Популярность Ельцина была, разумеется, несопоставимой как с 91-м, так и с 93-м годом. Она катастрофически падала. Социологические опросы давали неутешительные результаты. Но даже при всех удручающих изъянах неэффективности экономических реформ, войны в Чечне — некий ореол реформатора, человека, умеющего держать удар, разумеется, остался. У Черномырдина ничего подобного не было. С одной стороны, он был причастен ко всем экономическим просчетам. С другой — стиль держаться в тени, дабы не вызывать ревность президента, сослужил Черномырдину плохую службу. О нем стали говорить как о несамостоятельном человеке, который вздрагивает при каждом чихе президента. Разумеется, употребив определенную «ушлость» и, главное, деньги, премьера можно было раскрутить. У Черномырдина были свои плюсы — некая житейская основательность. Но деньги забрал президент, затухающую популярность которого надо было срочно раздувать. А без масштабных затрат сделать это невозможно. Разумеется, за Черномырдиным стоял «Газпром», но положить немалые средства только для того, чтобы во втором туре передать президенту 8–10 % голосов… Тут мог воспротивиться и Вяхирев.

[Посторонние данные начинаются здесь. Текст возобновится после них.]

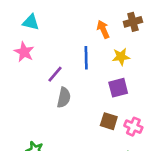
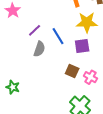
yellow star: (121, 57) -> (87, 22), size x1.5
blue line: (86, 58) -> (58, 36), moved, turned -36

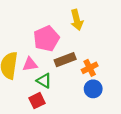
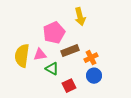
red square: (37, 101) -> (69, 86), moved

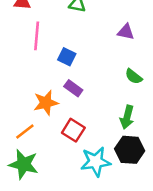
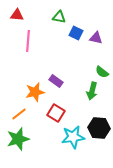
blue square: (67, 57) -> (76, 33), moved
green arrow: (127, 117) -> (92, 91), moved
green star: (24, 164) -> (18, 139), turned -30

Илюшин, как опытный аппаратчик, был сдержан, немногословен и не высказывал своих истинных мыслей вслух. Он предпочитал, чтобы о них собеседник догадывался сам.

— Было бы время, — вздохнул Илюшин.

Идея с дублером была и правильной, и разумной, когда бы подготовку к президентским выборам начали в середине 95-го года, а не в 96-м. Именно это хотел сказать, но не сказал Илюшин. «Нет, — возразил бы я ему, — Ельцин лучше умрет со скипетром в руках».

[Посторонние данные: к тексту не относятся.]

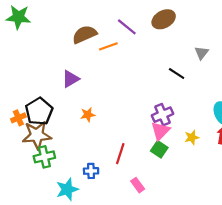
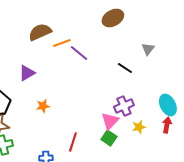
purple line: (127, 27) -> (79, 53), moved
purple cross: (163, 115) -> (124, 106), moved

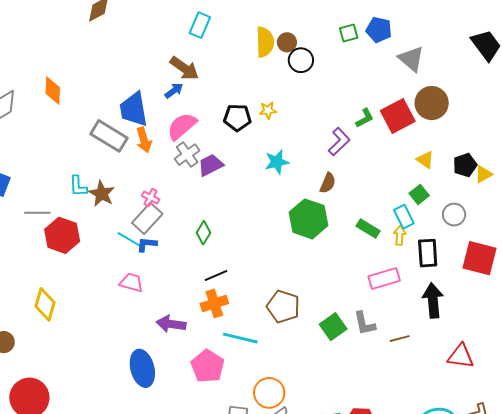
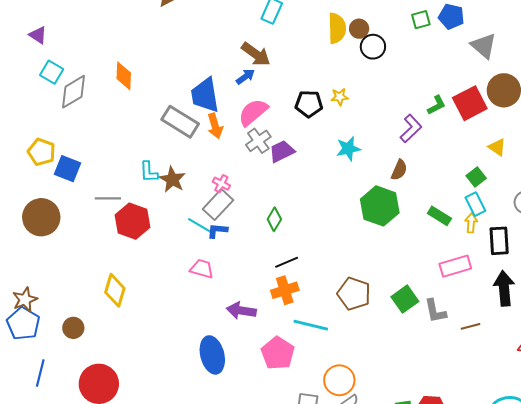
green square: (419, 194) -> (476, 177), moved
green square: (333, 327) -> (405, 299), moved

Вообще, это интересный вопрос: что было бы с Россией, избери она в 96-м году другого президента? У нас неизлечимая болезнь — синдром безальтернативности. Альтернативы Брежневу нет, альтернативы Горбачеву нет, альтернативы Ельцину нет. А задолго до того ее, конечно же, не было Сталину. А теперь давайте подумаем: во что нам обошлась эта безальтернативность?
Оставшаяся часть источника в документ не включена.